Buried in a fresh title from the school library, Reptiles Do the Strangest Things, Brian swung his legs back and forth at the table, blew bubbles in his Ovaltine. "Mom, did you know snakes swallow their prey whole?”

Mabel couldn’t quite hide her grimace. “Studying for your showcase already? Is your poster all done?”

“Uh-huh. Jason helped me last night.”

“That was nice of him.” And unexpected enough to warrant an extra hour of driving practice this weekend.

“He took my last slice of pizza.”

The extra hour was immediately withdrawn.

Suitcases in tow, Arthur and Ed came from the foyer, chatting about Arthur’s upcoming gigs and the weather. The heat could be just as stifling in Gotham, according to him, what with all the concrete and lack of fresh air. Some days the overcrowded city was an oven. But when Ed asked if he could ever see himself living in Boonville, Arthur demured. “Well, it’s nice here, the trees and free space. People notice when you’re in line or walking down the street. But there aren’t any comedy clubs. I wouldn’t be able to do my act.”

“I’d hire you for every birthday,” Mabel interjected. “We know enough people to keep you busy, comedian or clown.” After she’d poured them tall glasses of orange juice, she double-checked the folded cotton rectangle tucked into her waistband, tightened her belt by one notch, and made her way to the guest room.

The mattress had already been stripped, the pillows prematurely made bare, the linens bunched up in a neat pile at the foot of the bed a smidge too soon. The room suddenly felt hollow, as if a shout would echo off its wallpaper forever. She gulped the bowling ball from her chest and called towards the open bath. “Gonna be a straight shot back?”

Y/N rubbed at a front tooth in the mirror. “We’ll make a pitstop in Pennsylvania and drive the rest of the way tomorrow.

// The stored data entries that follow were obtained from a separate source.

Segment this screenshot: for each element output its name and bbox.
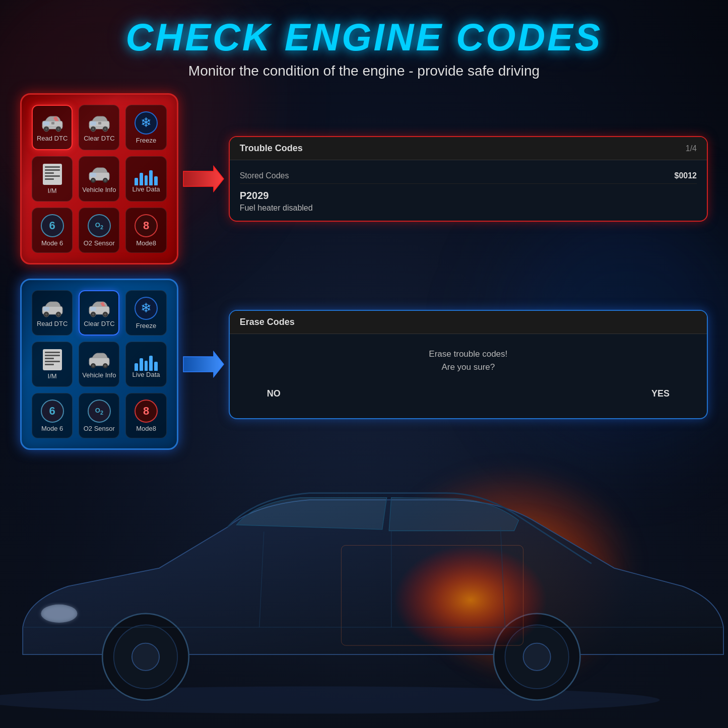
svg-rect-15 <box>43 121 49 125</box>
svg-point-41 <box>92 313 94 315</box>
trouble-codes-header: Trouble Codes 1/4 <box>230 137 707 160</box>
car-clear-icon-2 <box>86 299 112 318</box>
bottom-section-row: Read DTC Clear DTC ❄ Freeze <box>20 279 708 450</box>
menu-item-live-data-2[interactable]: Live Data <box>125 342 166 387</box>
svg-point-8 <box>305 509 560 691</box>
svg-point-47 <box>92 364 94 367</box>
main-title: CHECK ENGINE CODES <box>0 15 728 59</box>
top-result-block: Trouble Codes 1/4 Stored Codes $0012 P20… <box>229 136 708 222</box>
im-label: I/M <box>48 187 57 194</box>
erase-codes-title: Erase Codes <box>240 317 295 327</box>
menu-item-o2sensor[interactable]: O2 O2 Sensor <box>79 208 119 253</box>
mode8-icon: 8 <box>135 214 158 237</box>
o2-sensor-label-2: O2 Sensor <box>84 425 115 432</box>
vehicle-info-icon-2 <box>86 350 112 369</box>
freeze-label-2: Freeze <box>136 322 156 329</box>
trouble-codes-page: 1/4 <box>686 144 697 153</box>
erase-message1: Erase trouble codes! <box>242 349 695 359</box>
menu-item-mode8-2[interactable]: 8 Mode8 <box>125 393 166 438</box>
bottom-arrow-block <box>178 349 229 379</box>
mode6-icon: 6 <box>41 214 64 237</box>
svg-point-35 <box>45 313 47 315</box>
svg-point-49 <box>104 364 106 367</box>
clear-dtc-label: Clear DTC <box>84 135 114 142</box>
erase-no-button[interactable]: NO <box>257 384 291 403</box>
menu-item-im[interactable]: I/M <box>32 156 73 202</box>
menu-item-mode6[interactable]: 6 Mode 6 <box>32 208 73 253</box>
live-data-icon-2 <box>135 351 158 371</box>
svg-rect-24 <box>98 122 101 124</box>
car-read-icon <box>39 113 65 133</box>
bottom-menu-block: Read DTC Clear DTC ❄ Freeze <box>20 279 178 450</box>
erase-codes-panel: Erase Codes Erase trouble codes! Are you… <box>229 310 708 419</box>
top-menu-block: Read DTC Clear DTC ❄ Freeze <box>20 93 178 264</box>
menu-item-freeze-2[interactable]: ❄ Freeze <box>125 290 166 336</box>
trouble-codes-body: Stored Codes $0012 P2029 Fuel heater dis… <box>230 160 707 221</box>
vehicle-info-icon <box>86 165 112 184</box>
menu-item-clear-dtc-2[interactable]: Clear DTC <box>79 290 119 336</box>
menu-item-im-2[interactable]: I/M <box>32 342 73 387</box>
trouble-codes-title: Trouble Codes <box>240 143 303 154</box>
freeze-label: Freeze <box>136 137 156 144</box>
read-dtc-label-2: Read DTC <box>37 320 68 327</box>
stored-codes-row: Stored Codes $0012 <box>240 168 697 184</box>
subtitle: Monitor the condition of the engine - pr… <box>0 63 728 79</box>
mode6-label-2: Mode 6 <box>41 425 63 432</box>
live-data-label: Live Data <box>133 185 160 193</box>
trouble-description: Fuel heater disabled <box>240 204 697 213</box>
live-data-icon <box>135 165 158 185</box>
svg-rect-23 <box>90 121 96 125</box>
bottom-arrow <box>181 349 226 379</box>
o2-sensor-label: O2 Sensor <box>84 239 115 247</box>
erase-yes-button[interactable]: YES <box>641 384 680 403</box>
mode6-label: Mode 6 <box>41 239 63 247</box>
live-data-label-2: Live Data <box>133 371 160 378</box>
menu-item-freeze[interactable]: ❄ Freeze <box>125 105 166 150</box>
svg-marker-32 <box>183 166 224 191</box>
erase-message2: Are you sure? <box>242 362 695 372</box>
svg-point-37 <box>57 313 59 315</box>
o2-sensor-icon: O2 <box>88 214 111 237</box>
svg-rect-44 <box>90 307 96 311</box>
both-sections: Read DTC Clear DTC ❄ Freeze <box>20 93 708 450</box>
menu-item-mode6-2[interactable]: 6 Mode 6 <box>32 393 73 438</box>
svg-rect-16 <box>51 122 54 124</box>
header: CHECK ENGINE CODES Monitor the condition… <box>0 15 728 79</box>
car-clear-icon <box>86 113 112 133</box>
svg-point-3 <box>132 643 159 671</box>
menu-item-live-data[interactable]: Live Data <box>125 156 166 202</box>
read-dtc-label: Read DTC <box>37 135 68 142</box>
top-section-row: Read DTC Clear DTC ❄ Freeze <box>20 93 708 264</box>
menu-item-read-dtc-2[interactable]: Read DTC <box>32 290 73 336</box>
im-label-2: I/M <box>48 372 57 380</box>
svg-rect-38 <box>43 307 49 311</box>
menu-item-vehicle-info[interactable]: Vehicle Info <box>79 156 119 202</box>
erase-codes-header: Erase Codes <box>230 311 707 334</box>
stored-codes-value: $0012 <box>675 171 697 180</box>
menu-item-read-dtc[interactable]: Read DTC <box>32 105 73 150</box>
top-arrow-block <box>178 164 229 194</box>
mode8-label-2: Mode8 <box>136 425 156 432</box>
bottom-result-block: Erase Codes Erase trouble codes! Are you… <box>229 310 708 419</box>
menu-item-o2sensor-2[interactable]: O2 O2 Sensor <box>79 393 119 438</box>
svg-point-30 <box>104 179 106 181</box>
vehicle-info-label-2: Vehicle Info <box>82 371 116 379</box>
erase-panel-body: Erase trouble codes! Are you sure? NO YE… <box>230 334 707 418</box>
vehicle-info-label: Vehicle Info <box>82 186 116 193</box>
svg-point-20 <box>92 127 94 130</box>
svg-point-12 <box>45 127 47 130</box>
trouble-code: P2029 <box>240 190 697 202</box>
o2-sensor-icon-2: O2 <box>88 400 111 423</box>
doc-icon <box>43 164 62 185</box>
menu-item-vehicle-info-2[interactable]: Vehicle Info <box>79 342 119 387</box>
menu-item-mode8[interactable]: 8 Mode8 <box>125 208 166 253</box>
mode6-icon-2: 6 <box>41 400 64 423</box>
svg-point-7 <box>41 605 77 623</box>
menu-item-clear-dtc[interactable]: Clear DTC <box>79 105 119 150</box>
top-menu-panel: Read DTC Clear DTC ❄ Freeze <box>20 93 178 264</box>
bottom-menu-panel: Read DTC Clear DTC ❄ Freeze <box>20 279 178 450</box>
erase-buttons: NO YES <box>242 384 695 403</box>
freeze-icon-2: ❄ <box>135 297 158 320</box>
svg-point-14 <box>57 127 59 130</box>
svg-marker-50 <box>183 352 224 377</box>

I’ll send a postcard.”

Her overnight bag lay open on the bureau; the impulse to peek grabbed Mabel’s ankles. Show Me Liquid Smoke, a local barbeque sauce she’d never tried, lay on top of overnight cream and perfume, along with Cherry Mash candy bars. Grabbing one, she snorted. “I thought you hated these.”

“They’re for Patricia,” Y/N said, walking out and to the tote. Ah. That name rang familiar. The former colleague turned best friend turned the sister she deserved. “She’s a miracle worker in the kitchen - almost as good as mom - and loves cherry flavored everything.” She stuffed three prescription bottles in the side pocket.

As far as Mabel knew, Y/N only had a prescription for an IUD (something she’d been looking into since Ashley). That meant the medications must belong to Arthur. Guilt pooled in her, flexed her toes. The flash of burnt orange plastic shouldn’t have felt like a warning. Yet, caregiving had affected Y/N far more than Mabel had allowed herself to admit. She had to ask. Not out of fear of Arthur - she’d come to love the playful, gentlemanly oddball - but from a newfound need to look out for her. “I have a confession to make.”

“We’ve had enough of those. Tell me about it in a month.”

“I saw Arthur on Murray Franklin. I didn’t recognize him at first, but…” That Y/N didn’t recoil, scald her with an Are You Serious glare bolstered Mabel enough to coax the rest from the tip of her tongue. “Do you have a plan for if he gets sick again?”

“There are a lot of specialists in Gotham. Clinics, hospitals. It’s not like trying to find help for dad a state or two away. But I was worried at first. I even talked to Patricia about whether I could handle what might happen.” A laugh stuck in her throat. “She told me how silly I would be to let fear ruin what Arthur and I have. And promised I wouldn’t be alone.”

“I’ll be there, too,” Mabel said, a little desperately, taking a step towards her. “I’m a long ways away, I know. But call me. Day or night. I’ll do whatever you need, whatever I can.”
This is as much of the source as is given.